Pinduoduo also introduced a penalty on sellers of items under which it would freeze ten times the trading volume of any item found to be counterfeit. One thousand sellers responded with a protest in July 2018 at the company's headquarters, during which there were physical clashes with the company's security guards. Sellers have also challenged Pinduoduo's penalty in court, but as of at least 2021 Pinduoduo won a significant majority of these cases.
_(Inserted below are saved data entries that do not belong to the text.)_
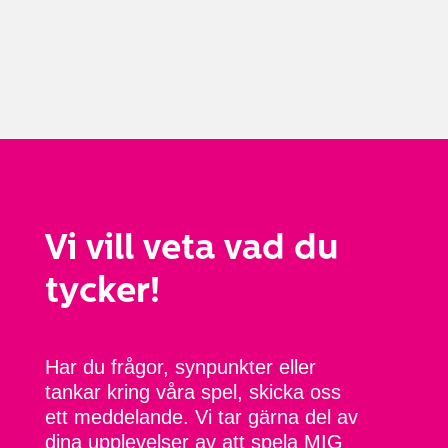
Vi vill veta vad du
tycker!
Har du frågor, synpunkter eller
tankar kring våra spel, skicka oss
ett meddelande. Vi tar gärna del av
dina upplevelser av att spela MIG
In April 2019, Pinduoduo was first named in the Office of the United States Trade Representative's list of Notorious Markets for Counterfeit Products and Piracy. As of 2023, Pinduoduo remains listed as a notorious market.

The company also disclosed that it had removed 500,715 items and closed more than 40 stores as of 4 February 2020, to protect consumers from counterfeit and substandard masks being sold by merchants hoping to profit amid the COVID-19 pandemic.

In April 2024, U.S. Sen. Tom Cotton (R-Ark.) and then-Sen. Marco Rubio (R-Fla.) wrote letters to the Biden administration, raising concerns about Temu and connections to forced labor and intellectual property theft. At least 20 states have filed consumer fraud litigation against the company over its labor practices and fraud concerns.

===Malware concerns===
In 2023, Google removed Pinduoduo's app from the Play Store after a Chinese cybersecurity firm found malware in app versions carried in Chinese app stores. Two days after releasing an update to address concerns, Pinduoduo disbanded the team of engineers and product managers who had developed the exploits. A majority of the team was transferred to Temu, working in various departments.

Six cybersecurity teams interviewed by CNN – including Finnish, Russian, US, and Israeli firms – as well as Chinese cybersecurity firm DarkNavy, all labeled Pinduoduo as malware or potential malware. In a report by Bloomberg News, a researcher from Kaspersky Labs stated the following: "Some versions of the Pinduoduo app contained malicious code, which exploited known Android vulnerabilities to escalate privileges, download and execute additional malicious modules, some of which also gained access to users' notifications and files".

Pinduoduo maintains a data sharing agreement with a unit of the People's Daily, the official newspaper of the Central Committee of the Chinese Communist Party.

===Non-compete agreements===
In 2024, the Financial Times and The Wall Street Journal reported that Pinduoduo sued several former employees for violating non-compete clauses. The evidence Pinduoduo submitted to court includes video recordings of the former employees going to work for Pinduoduo's rivals. The company said it does not "engage in any illegal or unethical surveillance practices of current or former employees."